Moms who are simply meeting the needs of their babies are catching such flak for it and I don't understand why. Some moms choose to allow their babies to cry and self soothe, some would rather have their babies sleep in cribs, and some choose to feed their babies on a schedule. If that is what those parents want to do, their kids, their say. This isn't about trying to make moms feel bad for their choices. It's about respecting each others choices even if it's a choice that would never work for you. And no I'm not saying that people who parent differently than the choices in this article do not love their kids. This article is strictly addressing the fact that babies can never be "Spoiled" , but they most definitely can be loved.
"Whenever I cry my mommy drops everything to comfort me. That doesn't mean I'm spoiled, it means I'm loved."
"Whenever I want to nurse, my mommy will let me latch, wherever we are. That doesn't mean I'm spoiled, it means I'm loved."
"I sleep best near my mommy so we share a bed. That doesn't mean I'm spoiled, it means I'm loved."
"I love feeling close to my mommy and snuggled up tightly, so she wears me. That doesn't mean I'm spoiled, it means I'm loved."
"When I act naughty my mommy tries to redirect my attention on something else, tries to talk me through my emotions, and does so with a quiet calm voice. That doesn't mean I'm spoiled, it means I'm loved."

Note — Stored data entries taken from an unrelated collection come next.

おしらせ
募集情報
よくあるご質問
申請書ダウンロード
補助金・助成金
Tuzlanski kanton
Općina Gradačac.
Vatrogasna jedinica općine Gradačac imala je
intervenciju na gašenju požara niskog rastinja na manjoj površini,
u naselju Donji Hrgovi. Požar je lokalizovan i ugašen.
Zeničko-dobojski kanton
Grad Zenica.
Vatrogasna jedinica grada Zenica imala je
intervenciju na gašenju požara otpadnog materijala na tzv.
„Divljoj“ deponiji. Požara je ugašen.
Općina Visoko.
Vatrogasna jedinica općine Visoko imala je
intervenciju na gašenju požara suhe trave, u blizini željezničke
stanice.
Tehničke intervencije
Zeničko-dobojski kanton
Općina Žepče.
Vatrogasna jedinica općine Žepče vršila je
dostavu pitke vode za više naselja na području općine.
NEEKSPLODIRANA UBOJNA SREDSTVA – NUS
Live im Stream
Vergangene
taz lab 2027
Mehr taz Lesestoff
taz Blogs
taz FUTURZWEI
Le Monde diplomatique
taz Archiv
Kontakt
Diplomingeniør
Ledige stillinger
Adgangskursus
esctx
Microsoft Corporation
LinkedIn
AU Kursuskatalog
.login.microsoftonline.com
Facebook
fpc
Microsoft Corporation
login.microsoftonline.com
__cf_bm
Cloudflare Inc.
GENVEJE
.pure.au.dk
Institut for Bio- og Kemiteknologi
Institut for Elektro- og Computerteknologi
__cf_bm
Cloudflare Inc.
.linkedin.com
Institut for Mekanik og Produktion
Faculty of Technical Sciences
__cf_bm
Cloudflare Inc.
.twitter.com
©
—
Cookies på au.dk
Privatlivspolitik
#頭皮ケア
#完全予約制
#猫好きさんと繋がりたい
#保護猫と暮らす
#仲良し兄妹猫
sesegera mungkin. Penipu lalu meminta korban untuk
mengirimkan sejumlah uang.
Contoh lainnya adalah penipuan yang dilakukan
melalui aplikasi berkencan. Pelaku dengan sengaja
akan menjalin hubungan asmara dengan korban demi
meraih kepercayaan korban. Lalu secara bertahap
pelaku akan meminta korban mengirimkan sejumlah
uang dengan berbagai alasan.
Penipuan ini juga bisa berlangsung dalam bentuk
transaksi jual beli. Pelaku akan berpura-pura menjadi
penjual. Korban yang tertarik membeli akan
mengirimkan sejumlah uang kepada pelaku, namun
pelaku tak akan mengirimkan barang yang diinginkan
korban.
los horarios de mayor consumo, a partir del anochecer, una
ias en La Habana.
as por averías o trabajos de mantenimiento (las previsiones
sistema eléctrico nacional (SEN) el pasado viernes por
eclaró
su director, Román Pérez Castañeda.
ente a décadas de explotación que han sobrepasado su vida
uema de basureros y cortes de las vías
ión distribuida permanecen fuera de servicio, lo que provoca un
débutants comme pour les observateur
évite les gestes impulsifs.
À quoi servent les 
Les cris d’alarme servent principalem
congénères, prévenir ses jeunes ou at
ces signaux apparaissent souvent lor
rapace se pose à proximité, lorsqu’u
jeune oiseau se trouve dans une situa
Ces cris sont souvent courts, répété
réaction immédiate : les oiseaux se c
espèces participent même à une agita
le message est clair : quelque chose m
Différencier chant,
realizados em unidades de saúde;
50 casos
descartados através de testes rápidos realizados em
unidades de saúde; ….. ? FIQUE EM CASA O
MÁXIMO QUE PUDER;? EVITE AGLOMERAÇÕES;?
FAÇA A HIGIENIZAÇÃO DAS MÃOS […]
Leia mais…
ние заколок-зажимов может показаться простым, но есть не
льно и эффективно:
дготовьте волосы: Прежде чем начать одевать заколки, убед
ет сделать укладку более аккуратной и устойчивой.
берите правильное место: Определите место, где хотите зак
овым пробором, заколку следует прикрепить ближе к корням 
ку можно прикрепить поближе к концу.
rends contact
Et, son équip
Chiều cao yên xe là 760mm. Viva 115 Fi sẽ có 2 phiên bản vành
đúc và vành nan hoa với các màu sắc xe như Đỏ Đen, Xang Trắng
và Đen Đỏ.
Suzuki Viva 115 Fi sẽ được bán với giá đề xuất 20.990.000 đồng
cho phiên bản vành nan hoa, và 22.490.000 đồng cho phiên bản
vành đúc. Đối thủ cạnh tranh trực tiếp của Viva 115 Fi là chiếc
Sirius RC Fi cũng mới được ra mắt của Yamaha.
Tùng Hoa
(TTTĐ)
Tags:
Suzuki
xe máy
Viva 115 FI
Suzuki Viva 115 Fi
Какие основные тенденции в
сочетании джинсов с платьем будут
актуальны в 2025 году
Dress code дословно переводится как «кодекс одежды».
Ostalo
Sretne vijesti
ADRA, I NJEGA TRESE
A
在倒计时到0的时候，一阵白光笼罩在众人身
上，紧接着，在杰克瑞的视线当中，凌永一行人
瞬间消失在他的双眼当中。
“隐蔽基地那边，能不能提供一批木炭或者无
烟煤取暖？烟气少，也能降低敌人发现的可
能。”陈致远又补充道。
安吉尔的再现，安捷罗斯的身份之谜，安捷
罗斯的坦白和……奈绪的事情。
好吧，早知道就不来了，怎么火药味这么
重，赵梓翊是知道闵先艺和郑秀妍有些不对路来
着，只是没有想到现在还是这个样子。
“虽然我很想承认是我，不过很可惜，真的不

"I have not left my mommy's side since I first got in her belly. She knows that I am shy and nervous around other people so I go with her wherever she needs to go. That doesn't mean I'm spoiled, it means I'm loved."
Somehow through time, we as a society have forgotten that keeping our babies close to us and feeding them whenever they wanted to be fed is how it was done before we invented cribs, strollers, formula, etc... Comforting them when they cry is what we are wired to do. I have heard from moms who said they wanted to try to let their baby cry themselves to sleep, but after a few seconds it just didn't feel right, that everything inside of her was saying, "I need to comfort my baby, I can't stand to hear this cry for one more second." They then run to comfort their baby. Mothers intuition is strong, so if your instincts are telling you something, there must be something to it. Don't ignore your own instincts.
Unfortunately, a lot of moms are ignoring their own instincts because of this "Spoiled" word. You know what I'm talking about , right? The people who say, "Don't pick up baby every time he cries because then he will start to rely on it and it will make him spoiled." First of all, since when is it a bad thing to have a baby rely on his mother? Don't we as parents want our kids to feel safe, loved, and take comfort in the fact that we will always be there for them? Babies cry because that is their form of survival. That is the only way they physically and mentally know how to communicate with their parents. The people they have come to rely on to meet their needs because they cannot meet those needs themselves. Babies cry for all sorts of reasons, They can be hungry, tired, gassy, want cuddles,uncomfortable temperature, the tag could be bugging them, uncomfortable position, scared, etc... The list goes on. The problem that arises is that many parents will not understand why their baby is crying. They think, "They were just fed and have a clean diaper so what can baby possibly want? I think he is crying for no good reason, but to drive me nuts. He must be crying just to manipulate me into getting all my attention focused on him. If I comfort him for that reason then that might spoil him so he needs to learn that I will only attend to cries when I think he REALLY needs me." Here is the thing, babies will always need you.
A baby who cries, even for no good reason other than to cry is still a baby communicating. I know it can get frustrating, especially when in your mind all of baby's needs are met. Their need in that moment could simply be that they miss you and want you close, even if you only left the room five minutes ago.Just remind yourself it's communication not manipulation and it definitely will not spoil them to respond to them.